DATA LISTING START
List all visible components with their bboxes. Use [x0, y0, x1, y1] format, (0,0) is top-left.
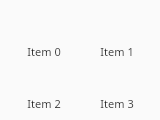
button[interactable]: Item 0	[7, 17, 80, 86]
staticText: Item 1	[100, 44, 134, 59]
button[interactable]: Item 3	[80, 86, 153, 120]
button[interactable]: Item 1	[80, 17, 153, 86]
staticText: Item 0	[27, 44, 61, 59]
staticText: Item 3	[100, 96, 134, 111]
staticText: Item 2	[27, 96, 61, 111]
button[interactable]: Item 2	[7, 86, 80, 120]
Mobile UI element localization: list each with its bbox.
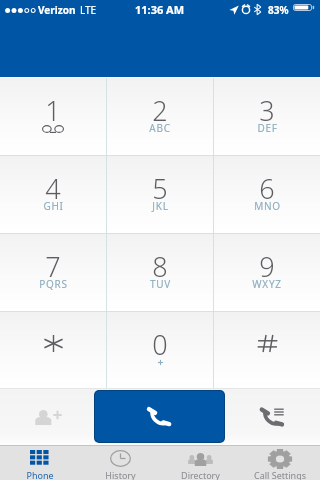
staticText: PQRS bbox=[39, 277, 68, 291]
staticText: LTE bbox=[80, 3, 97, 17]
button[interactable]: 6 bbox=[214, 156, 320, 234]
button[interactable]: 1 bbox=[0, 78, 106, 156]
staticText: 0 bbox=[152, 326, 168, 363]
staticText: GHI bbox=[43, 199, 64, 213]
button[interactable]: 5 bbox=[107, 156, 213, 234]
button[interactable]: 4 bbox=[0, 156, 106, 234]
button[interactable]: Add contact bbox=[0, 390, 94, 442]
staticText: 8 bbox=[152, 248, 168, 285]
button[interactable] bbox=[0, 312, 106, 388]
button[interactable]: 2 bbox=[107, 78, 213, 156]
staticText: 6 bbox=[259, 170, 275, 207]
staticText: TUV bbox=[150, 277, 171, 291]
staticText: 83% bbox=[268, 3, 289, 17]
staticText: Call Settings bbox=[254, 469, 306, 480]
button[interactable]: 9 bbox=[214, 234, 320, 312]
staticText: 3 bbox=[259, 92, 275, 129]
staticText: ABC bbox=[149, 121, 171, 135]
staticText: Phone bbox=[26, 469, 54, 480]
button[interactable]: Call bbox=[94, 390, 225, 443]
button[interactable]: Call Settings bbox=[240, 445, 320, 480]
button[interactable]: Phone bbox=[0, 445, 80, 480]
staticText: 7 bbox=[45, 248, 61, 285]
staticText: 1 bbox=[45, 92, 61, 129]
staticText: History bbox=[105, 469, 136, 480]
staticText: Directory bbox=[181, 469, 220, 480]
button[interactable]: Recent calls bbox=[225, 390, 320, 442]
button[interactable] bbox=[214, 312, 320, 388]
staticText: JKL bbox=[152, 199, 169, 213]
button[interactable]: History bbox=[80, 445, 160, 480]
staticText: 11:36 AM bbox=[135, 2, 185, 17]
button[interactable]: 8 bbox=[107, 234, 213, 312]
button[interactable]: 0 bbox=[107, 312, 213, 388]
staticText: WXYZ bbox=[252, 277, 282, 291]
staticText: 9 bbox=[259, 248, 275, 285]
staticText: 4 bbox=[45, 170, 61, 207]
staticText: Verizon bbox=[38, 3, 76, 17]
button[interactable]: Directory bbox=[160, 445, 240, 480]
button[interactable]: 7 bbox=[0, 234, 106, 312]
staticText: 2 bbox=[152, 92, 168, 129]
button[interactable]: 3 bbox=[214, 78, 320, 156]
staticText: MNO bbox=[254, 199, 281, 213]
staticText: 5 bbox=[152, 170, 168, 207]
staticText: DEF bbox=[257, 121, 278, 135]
DATA LISTING END
■ TASK DESCRIPTION
How many lines of the entries above include the word "Directory"? Reply with the number alone.

■ RESPONSE BOX
2